As promising as technology may seem for the solution of labor problems, in reality it often merely ends up creating other problems. The actual challenge has to do with humans rather than technology. No matter how well orchestrated the technological transition, if your workforce – the people who will end up interacting with the technology on a daily basis – is not on board, nothing will be gained.
Successfully translating digital technology into ROI thus requires a workforce willing to and capable of working with the technology presented to them. A digital workforce with the proper skills, attitudes and mindset.
But what are the “right” skills? And how does your organization acquire them?
Introducing digital technology does not automatically solve labor problems. Competitive advantage can only be achieved by fostering a digital workforce willing to and capable of working with the technology.
General vs. specific digital skills
New technology is said to lead to higher skill demands for the labor force. The importance of generic skills in particular, is stressed. Social and communicative skills and basic knowledge of ICT/STEM combined with an attitude that enables flexible employability and quick learning, matter more than job- or task-oriented skills.
TNO (NL) followed an interesting natural experiment which pointed towards the significance of the organizational environment in the development and evolution of these generic skills. In a first and static phase, the amount of general skills present in an environment with strong division of labor versus weak division of labor were measured and compared. People who worked in an environment with weak division of labor were clearly equipped with more general skills. In a second, dynamic phase, people had moved from one environment to the other. Changing contexts affected the amount of general skills measured. Employees who had moved from a weak to a strong division of labor environment, saw their general skills decrease whereas people who switched from a strong to a weak division of labor saw their general skills increase.

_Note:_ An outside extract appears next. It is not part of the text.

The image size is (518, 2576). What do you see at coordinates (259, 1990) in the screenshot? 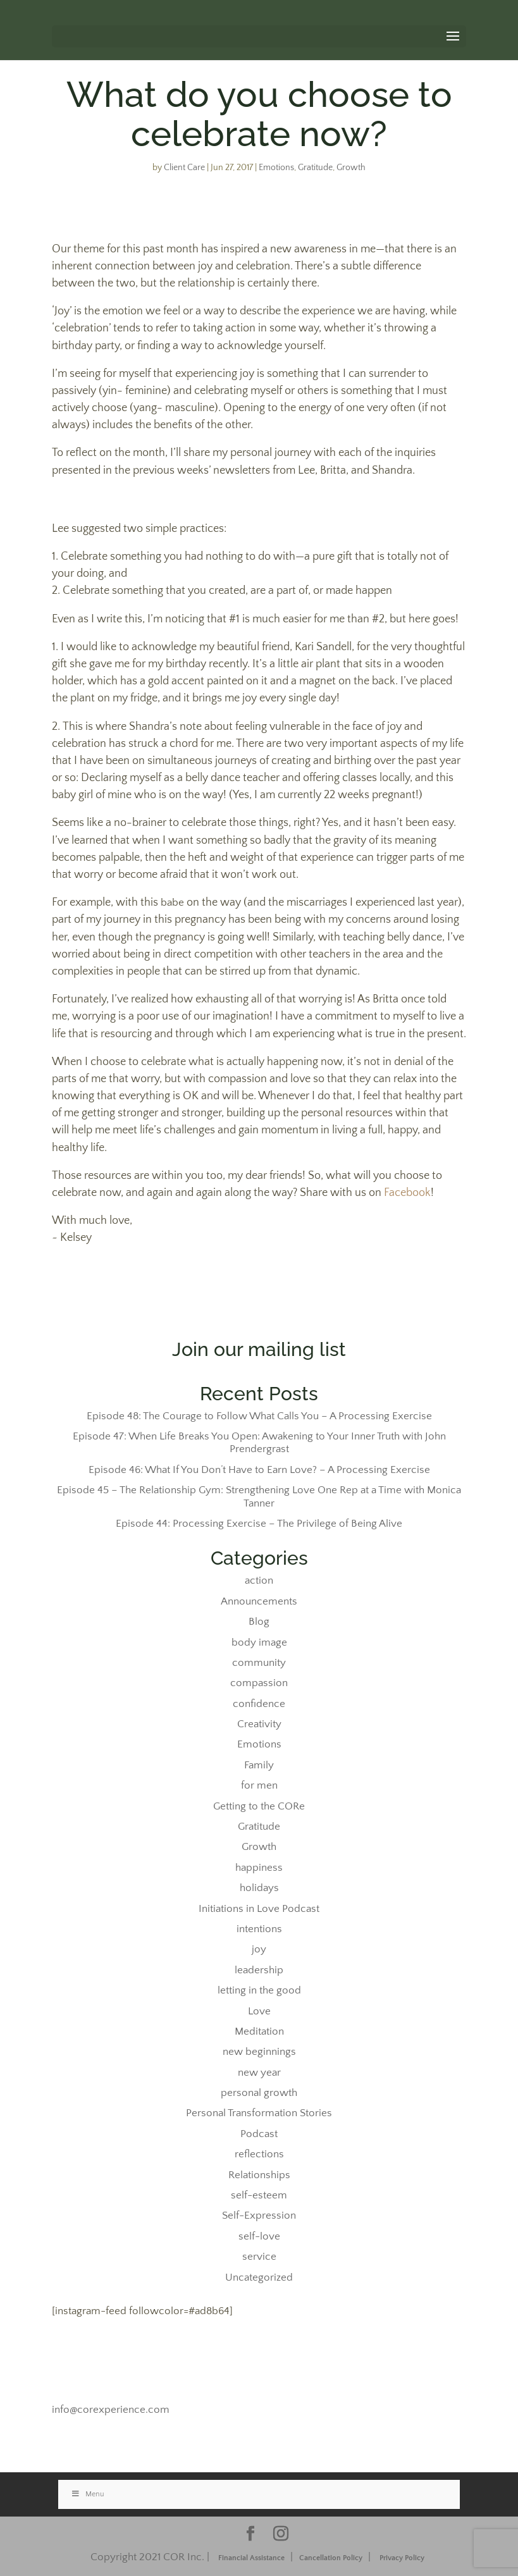
I see `letting in the good` at bounding box center [259, 1990].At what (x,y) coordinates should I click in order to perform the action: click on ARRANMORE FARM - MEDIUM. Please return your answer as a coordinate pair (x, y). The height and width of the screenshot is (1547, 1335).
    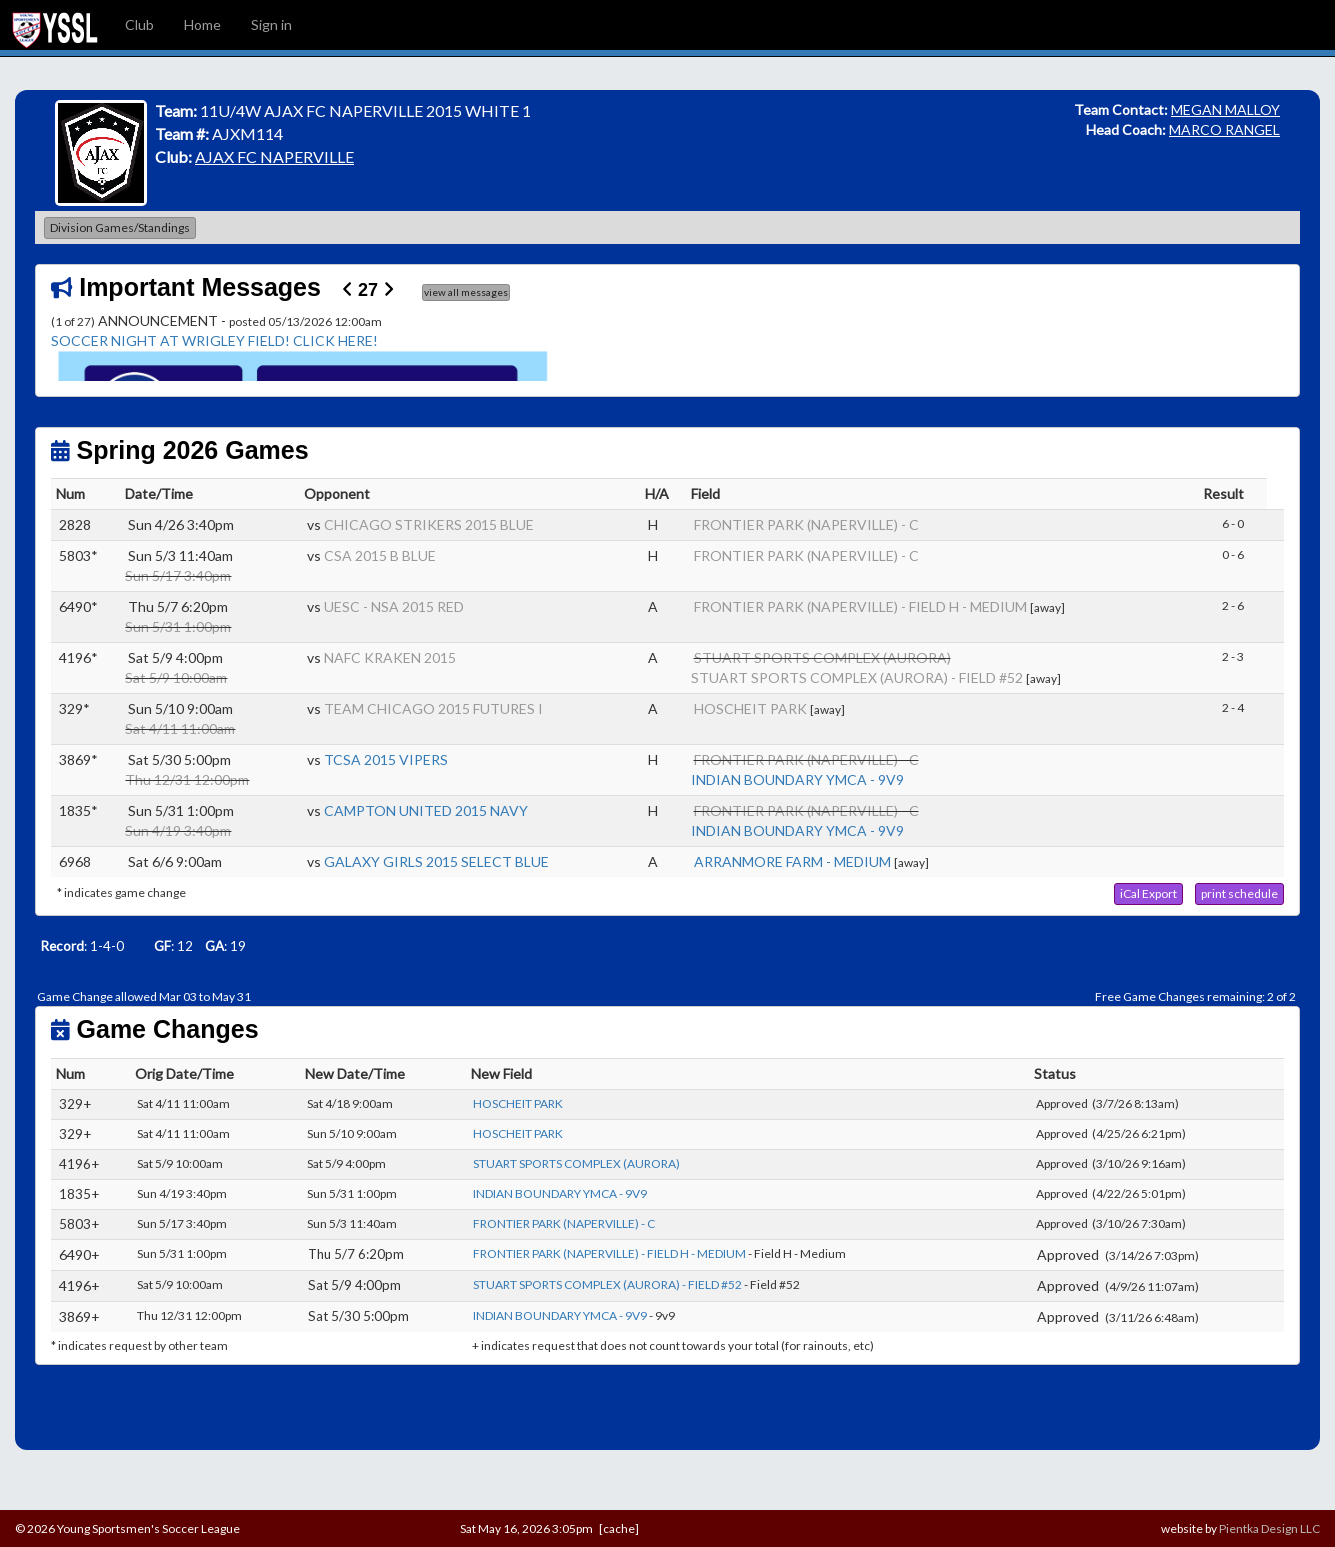
    Looking at the image, I should click on (792, 861).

Dhondt, Bal & Kraan, 2019 (forthcoming)
Acquiring digital skills
Do you make or buy? Do you focus on the individual or the structural level? You could for example choose to foster a culture of learning experimentation (make) which allows for capacity building on a structural level. Or you could opt for the sourcing of new talent (buy) by hiring and attracting technical talent. More options are displayed in figure 1. A quick poll during Agoria’s Manufacturing Business Day showed that most organizations today are focusing on talent development and talent sourcing (figure 2). Hiring (buy) remains most popular. It seems to be the easiest way to quickly get the skills you need. Talent development comes in second. Both focus on the individual level.
We are altogether betting on the wrong horse.
Interestingly enough, the seven most highly ranked responses are the least efficient ones. According to theory, we are altogether betting on the wrong horse. First, buying talent is unlikely to lead to sustainable competitive advantage. Distinguishing yourself through resources which are readily available to all seems quite the paradox. Second, focusing on the individual level can turn out to be rather expensive and risky. If employees choose to leave your organization, your entire investment will be down the drain and you are back to square one. Combined with the findings of the TNO experiment which points toward strong effects of the organizational environment on individual skill levels, focusing on structural measures might be the smarter thing to do.
In the digital age, generic skills matter more than specific skills.
Be aware of the environmental effect on general skill development. Invest in structural measures and redesign your organization to foster these specific skills.
It does matter how you acquire your digital skills. If you want your digital workforce to lead to competitive advantage, you are better off building skill and capacity yourself.